Jetzt fahren wir nach Hause! Aber wir vergessen euch nicht! Bis ganz bald, meine Lieben!«

Clara Roussel war gerade dabei, an der Sorbonne ihre Licence in Jura abzuschließen, als sie beschloss, am nationalen Ausschreibungsverfahren für die Polizei teilzunehmen. Sie war vierundzwanzig Jahre alt. Sie vermochte nicht zu erklären, wie sie eines Morgens auf diesen Gedanken gekommen war, da es an den vorangegangenen Tagen keinerlei Vorzeichen für eine solche Wende in ihrem Leben gegeben hatte. Allenfalls konnte sie ein Bedürfnis nach Gerechtigkeit anführen, den Wunsch, sich nützlich zu fühlen, das Ideal, die Bürger zu schützen und zu verteidigen, alles banale Argumente, die in Wahrheit nur Vorwände waren. Denn sie konnte nicht, wie sie es später ohne jeden Skrupel und ohne jede Verlegenheit tun würde, sagen: Ich will das Blut, den Schrecken und das Böse von möglichst Nahem sehen. Dabei hatte sie nur wenige Kriminalromane gelesen (einmal abgesehen von ein paar Agatha Christies in einem verregneten Sommer in der Bretagne) und sah sich keine einzige einschlägige Serie an.

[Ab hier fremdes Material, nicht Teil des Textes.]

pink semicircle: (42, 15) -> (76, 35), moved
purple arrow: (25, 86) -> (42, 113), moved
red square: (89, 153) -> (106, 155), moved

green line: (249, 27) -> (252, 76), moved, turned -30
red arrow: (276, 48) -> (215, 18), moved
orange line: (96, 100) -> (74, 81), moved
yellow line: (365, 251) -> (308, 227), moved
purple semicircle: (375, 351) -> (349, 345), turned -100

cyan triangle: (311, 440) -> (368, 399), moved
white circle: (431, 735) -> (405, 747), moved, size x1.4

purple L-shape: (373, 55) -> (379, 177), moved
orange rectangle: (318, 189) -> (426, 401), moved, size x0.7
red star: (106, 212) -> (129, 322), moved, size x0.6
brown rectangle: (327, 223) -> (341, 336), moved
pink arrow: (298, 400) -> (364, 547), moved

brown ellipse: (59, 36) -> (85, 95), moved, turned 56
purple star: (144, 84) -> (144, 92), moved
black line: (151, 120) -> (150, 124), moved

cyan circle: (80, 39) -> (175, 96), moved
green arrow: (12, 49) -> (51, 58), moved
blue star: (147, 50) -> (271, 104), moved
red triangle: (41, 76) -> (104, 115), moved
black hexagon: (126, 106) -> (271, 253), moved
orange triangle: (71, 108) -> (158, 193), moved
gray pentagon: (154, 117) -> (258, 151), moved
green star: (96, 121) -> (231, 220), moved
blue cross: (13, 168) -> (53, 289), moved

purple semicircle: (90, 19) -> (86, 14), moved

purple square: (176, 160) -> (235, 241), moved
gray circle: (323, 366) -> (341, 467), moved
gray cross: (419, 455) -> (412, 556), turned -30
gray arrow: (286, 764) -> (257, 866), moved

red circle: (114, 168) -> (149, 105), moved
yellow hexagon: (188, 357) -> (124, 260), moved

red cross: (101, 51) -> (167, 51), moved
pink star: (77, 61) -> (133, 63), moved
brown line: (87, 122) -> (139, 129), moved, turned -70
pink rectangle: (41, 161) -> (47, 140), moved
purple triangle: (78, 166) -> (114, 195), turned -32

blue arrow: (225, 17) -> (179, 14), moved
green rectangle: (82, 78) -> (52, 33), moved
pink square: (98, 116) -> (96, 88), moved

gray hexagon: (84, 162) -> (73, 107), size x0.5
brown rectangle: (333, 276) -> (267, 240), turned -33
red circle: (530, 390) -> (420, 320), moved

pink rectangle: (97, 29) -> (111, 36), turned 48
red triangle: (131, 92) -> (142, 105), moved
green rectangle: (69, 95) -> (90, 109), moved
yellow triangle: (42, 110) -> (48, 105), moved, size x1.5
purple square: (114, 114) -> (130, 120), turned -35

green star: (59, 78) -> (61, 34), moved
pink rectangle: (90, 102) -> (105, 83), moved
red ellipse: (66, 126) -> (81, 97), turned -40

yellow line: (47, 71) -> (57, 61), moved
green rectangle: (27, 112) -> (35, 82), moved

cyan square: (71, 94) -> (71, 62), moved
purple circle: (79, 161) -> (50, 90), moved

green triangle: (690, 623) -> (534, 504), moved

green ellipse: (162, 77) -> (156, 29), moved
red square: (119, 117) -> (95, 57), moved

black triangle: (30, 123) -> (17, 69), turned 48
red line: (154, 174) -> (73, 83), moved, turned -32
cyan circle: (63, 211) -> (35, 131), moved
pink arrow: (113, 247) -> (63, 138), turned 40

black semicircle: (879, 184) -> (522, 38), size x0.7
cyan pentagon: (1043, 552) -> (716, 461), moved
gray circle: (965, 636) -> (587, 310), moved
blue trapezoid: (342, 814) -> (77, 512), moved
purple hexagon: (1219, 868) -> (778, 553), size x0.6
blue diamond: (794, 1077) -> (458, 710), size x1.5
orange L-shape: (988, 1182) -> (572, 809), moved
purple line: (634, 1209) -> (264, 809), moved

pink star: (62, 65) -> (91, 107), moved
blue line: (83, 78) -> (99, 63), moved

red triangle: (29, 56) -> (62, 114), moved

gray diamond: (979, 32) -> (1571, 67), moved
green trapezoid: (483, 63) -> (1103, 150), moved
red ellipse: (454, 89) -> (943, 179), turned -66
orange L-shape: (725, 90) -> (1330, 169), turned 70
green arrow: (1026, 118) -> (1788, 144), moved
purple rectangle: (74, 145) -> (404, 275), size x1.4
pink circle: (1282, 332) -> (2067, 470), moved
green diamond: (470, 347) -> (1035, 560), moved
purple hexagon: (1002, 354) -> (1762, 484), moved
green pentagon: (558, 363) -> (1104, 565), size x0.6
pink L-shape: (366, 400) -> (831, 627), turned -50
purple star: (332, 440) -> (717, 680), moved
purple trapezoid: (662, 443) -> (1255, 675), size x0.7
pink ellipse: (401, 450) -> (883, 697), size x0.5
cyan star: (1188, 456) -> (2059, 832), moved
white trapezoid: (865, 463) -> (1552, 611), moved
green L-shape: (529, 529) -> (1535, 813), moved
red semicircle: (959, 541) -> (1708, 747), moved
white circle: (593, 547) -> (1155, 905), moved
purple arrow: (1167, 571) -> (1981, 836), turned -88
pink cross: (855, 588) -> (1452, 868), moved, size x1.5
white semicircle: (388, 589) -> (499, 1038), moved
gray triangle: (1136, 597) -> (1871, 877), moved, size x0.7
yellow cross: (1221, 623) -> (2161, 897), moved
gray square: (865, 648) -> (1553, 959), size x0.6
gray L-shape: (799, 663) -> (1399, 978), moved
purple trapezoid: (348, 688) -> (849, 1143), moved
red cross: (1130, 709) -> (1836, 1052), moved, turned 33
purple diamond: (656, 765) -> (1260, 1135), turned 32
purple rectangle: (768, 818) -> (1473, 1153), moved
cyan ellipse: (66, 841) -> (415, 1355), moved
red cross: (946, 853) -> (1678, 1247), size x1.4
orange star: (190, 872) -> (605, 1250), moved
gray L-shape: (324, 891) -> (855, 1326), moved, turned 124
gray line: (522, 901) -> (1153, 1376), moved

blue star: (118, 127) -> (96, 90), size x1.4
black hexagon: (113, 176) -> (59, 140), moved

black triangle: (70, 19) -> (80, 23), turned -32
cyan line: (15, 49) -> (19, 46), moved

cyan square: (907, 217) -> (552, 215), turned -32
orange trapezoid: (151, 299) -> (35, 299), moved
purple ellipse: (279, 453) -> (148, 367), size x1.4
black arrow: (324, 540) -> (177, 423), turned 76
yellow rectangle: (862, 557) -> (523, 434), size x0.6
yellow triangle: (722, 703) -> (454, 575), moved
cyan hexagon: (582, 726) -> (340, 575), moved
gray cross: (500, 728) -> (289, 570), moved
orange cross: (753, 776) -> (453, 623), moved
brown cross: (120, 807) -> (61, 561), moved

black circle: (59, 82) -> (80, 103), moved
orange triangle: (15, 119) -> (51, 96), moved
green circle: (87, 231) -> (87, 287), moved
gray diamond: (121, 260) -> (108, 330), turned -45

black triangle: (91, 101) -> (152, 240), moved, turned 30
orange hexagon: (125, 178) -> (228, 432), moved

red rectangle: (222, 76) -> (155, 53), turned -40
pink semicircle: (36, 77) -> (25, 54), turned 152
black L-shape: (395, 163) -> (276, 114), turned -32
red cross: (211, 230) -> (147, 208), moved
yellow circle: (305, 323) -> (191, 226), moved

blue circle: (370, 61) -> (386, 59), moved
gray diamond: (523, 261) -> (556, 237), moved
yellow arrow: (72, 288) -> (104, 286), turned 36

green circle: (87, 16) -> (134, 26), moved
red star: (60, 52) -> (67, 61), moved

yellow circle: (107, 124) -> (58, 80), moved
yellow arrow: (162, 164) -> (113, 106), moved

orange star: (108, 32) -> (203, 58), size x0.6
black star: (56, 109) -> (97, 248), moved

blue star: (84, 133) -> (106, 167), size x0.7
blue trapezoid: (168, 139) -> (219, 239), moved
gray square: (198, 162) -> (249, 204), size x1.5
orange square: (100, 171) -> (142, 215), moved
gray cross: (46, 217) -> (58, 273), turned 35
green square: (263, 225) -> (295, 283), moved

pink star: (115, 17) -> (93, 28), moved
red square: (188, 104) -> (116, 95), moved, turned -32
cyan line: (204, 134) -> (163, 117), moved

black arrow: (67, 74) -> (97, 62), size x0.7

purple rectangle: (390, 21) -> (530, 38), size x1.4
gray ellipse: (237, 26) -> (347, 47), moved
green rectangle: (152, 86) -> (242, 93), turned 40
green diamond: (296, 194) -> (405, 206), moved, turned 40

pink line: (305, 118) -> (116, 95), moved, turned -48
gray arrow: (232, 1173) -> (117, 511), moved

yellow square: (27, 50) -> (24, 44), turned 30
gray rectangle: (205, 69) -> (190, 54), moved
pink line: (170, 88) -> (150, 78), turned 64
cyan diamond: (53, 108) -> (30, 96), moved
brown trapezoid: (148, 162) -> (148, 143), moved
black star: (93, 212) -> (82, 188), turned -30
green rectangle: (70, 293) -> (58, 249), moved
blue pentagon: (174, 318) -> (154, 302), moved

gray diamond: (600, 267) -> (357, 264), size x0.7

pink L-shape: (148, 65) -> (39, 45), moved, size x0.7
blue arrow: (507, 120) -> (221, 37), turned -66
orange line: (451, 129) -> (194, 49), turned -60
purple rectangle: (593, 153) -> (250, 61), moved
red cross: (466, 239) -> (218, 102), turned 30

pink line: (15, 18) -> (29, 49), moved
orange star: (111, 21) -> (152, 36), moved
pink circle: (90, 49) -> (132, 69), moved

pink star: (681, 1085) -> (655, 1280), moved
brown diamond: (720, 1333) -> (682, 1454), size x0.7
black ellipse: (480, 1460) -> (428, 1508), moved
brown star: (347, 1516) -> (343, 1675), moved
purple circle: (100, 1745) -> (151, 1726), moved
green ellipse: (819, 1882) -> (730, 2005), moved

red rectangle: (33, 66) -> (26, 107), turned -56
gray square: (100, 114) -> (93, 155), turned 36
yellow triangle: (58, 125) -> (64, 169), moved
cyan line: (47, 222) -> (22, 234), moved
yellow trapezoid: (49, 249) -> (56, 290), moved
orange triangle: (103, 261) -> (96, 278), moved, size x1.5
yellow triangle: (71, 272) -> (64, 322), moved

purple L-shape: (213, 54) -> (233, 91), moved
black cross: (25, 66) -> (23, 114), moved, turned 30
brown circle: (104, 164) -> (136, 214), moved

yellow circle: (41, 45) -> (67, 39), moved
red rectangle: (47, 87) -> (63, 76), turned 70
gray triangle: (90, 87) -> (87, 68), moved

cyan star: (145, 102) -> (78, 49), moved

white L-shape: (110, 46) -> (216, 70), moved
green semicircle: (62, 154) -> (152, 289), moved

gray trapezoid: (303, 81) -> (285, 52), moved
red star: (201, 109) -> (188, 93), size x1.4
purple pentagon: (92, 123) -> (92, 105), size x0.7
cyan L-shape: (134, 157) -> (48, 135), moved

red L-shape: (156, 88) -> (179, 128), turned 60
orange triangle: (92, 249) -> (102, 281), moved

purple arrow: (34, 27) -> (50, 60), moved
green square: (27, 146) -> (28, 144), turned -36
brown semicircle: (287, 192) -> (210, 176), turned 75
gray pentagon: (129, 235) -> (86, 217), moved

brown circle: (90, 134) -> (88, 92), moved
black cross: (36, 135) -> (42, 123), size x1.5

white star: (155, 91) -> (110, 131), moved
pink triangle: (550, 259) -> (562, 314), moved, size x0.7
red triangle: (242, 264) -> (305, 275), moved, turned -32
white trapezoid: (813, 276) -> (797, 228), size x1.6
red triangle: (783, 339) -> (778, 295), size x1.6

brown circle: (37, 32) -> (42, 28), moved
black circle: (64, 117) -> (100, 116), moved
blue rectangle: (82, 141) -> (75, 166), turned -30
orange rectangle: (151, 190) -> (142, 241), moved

Sie war bereits im Jugendlichenalter, als ihre Eltern einwilligten, einen Fernseher anzuschaffen, der jedoch nur für Dokumentationen und politische Sendungen angeschaltet werden durfte. Dennoch waren es zwei Filme – sie hatte sie im Kino gesehen –, die ihre Vorstellungskraft besonders bewegt hatten: Serpico von Sidney Lumet (für ihren Vater einer seiner Kultfilme) und Der Bulle von Paris von Maurice Pialat. (Ihr damaliger Freund war gerade an der Filmhochschule angenommen worden und wollte ihr das französische Kino nahebringen.)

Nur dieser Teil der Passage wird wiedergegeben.